Stored items

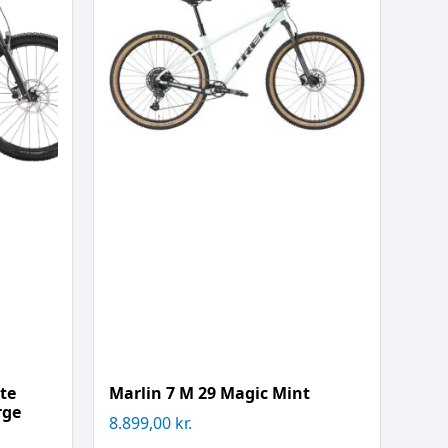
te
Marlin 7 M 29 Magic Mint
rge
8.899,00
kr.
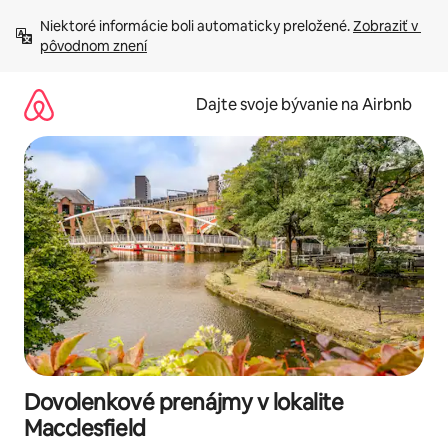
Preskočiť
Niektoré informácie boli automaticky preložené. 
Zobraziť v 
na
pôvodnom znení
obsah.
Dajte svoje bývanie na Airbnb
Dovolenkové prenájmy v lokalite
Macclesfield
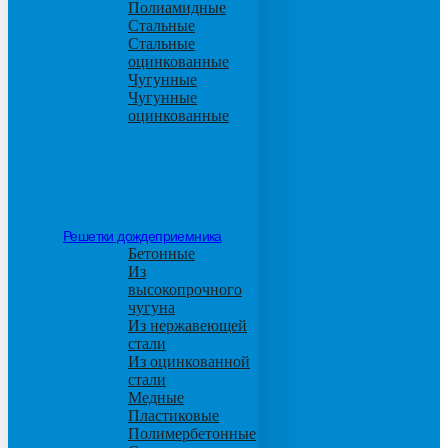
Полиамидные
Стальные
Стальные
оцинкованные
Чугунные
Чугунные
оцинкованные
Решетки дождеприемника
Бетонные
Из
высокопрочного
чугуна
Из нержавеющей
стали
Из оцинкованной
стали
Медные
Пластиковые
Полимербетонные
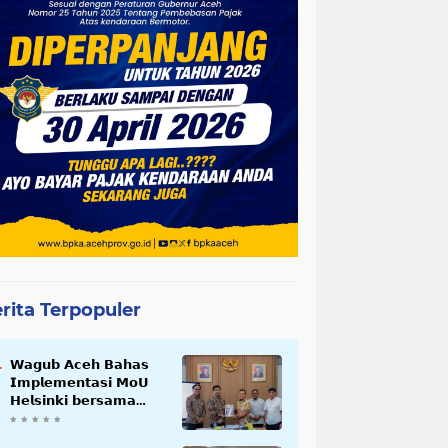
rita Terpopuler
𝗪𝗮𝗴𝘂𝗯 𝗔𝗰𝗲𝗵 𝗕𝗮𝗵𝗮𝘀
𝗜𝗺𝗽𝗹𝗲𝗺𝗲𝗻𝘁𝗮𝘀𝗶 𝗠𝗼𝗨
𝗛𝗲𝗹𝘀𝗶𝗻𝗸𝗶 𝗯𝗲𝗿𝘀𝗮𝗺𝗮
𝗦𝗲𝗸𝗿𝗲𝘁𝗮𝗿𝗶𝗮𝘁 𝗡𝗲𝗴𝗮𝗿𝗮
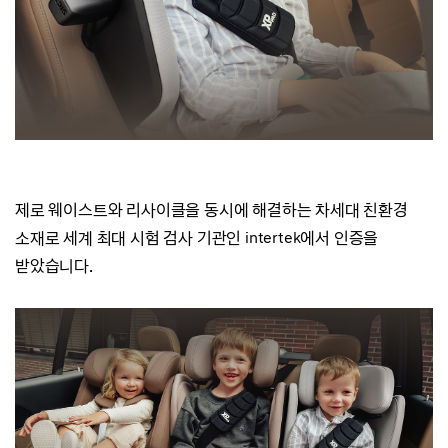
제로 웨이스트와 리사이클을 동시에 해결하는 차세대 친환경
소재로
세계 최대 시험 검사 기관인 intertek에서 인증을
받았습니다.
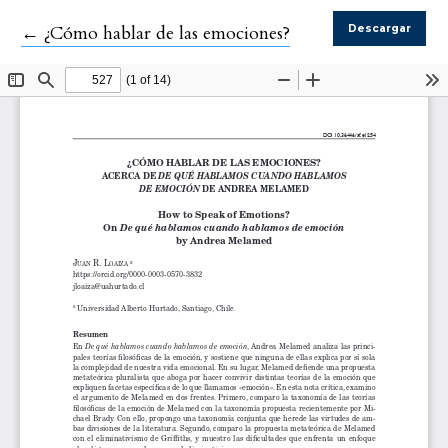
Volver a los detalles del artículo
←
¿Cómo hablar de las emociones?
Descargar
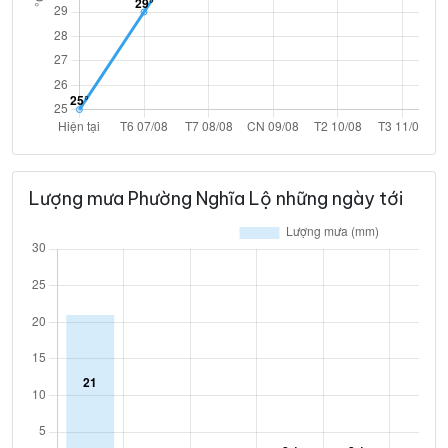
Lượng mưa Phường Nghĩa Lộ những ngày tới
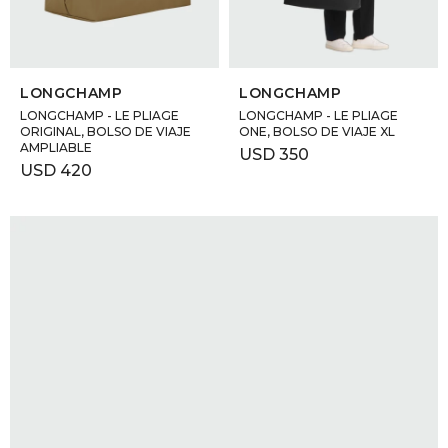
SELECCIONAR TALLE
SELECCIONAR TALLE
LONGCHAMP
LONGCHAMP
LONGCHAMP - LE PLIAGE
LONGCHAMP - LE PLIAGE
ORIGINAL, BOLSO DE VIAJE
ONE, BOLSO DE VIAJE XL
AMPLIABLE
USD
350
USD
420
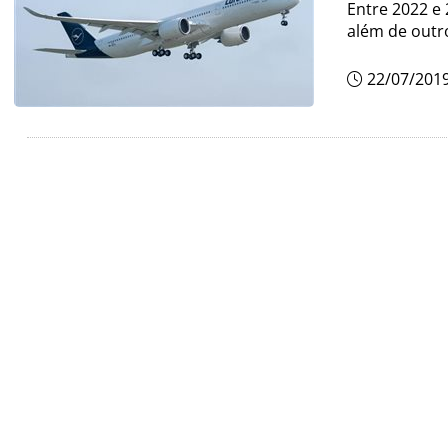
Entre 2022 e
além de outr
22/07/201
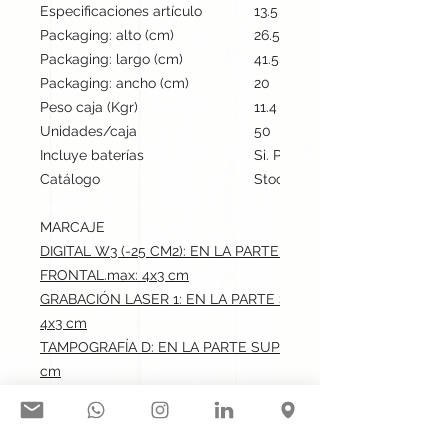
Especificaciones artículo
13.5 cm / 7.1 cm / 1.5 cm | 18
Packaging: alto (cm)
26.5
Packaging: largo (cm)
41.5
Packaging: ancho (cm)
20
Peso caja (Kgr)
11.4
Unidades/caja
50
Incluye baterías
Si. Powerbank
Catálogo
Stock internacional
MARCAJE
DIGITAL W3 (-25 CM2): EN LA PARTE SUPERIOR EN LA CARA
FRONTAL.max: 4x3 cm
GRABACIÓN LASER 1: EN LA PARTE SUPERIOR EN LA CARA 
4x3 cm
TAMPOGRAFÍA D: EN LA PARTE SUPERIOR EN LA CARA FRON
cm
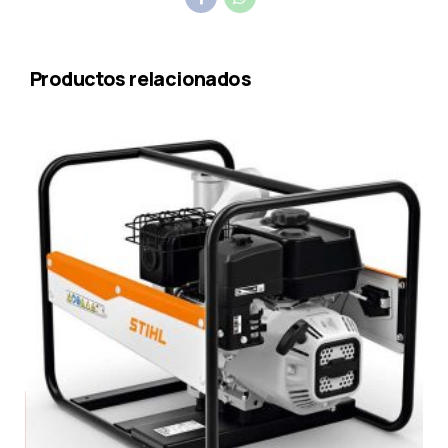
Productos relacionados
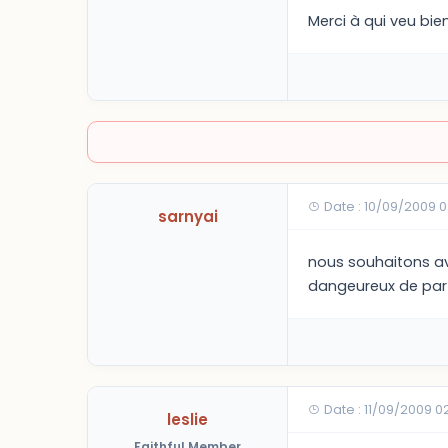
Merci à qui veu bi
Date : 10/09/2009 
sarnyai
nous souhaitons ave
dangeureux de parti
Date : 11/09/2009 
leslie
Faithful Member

# [Work required]
Say how many lines in the records contain the word "Packaging". Nothing but the number is required.

# [Answer area]
3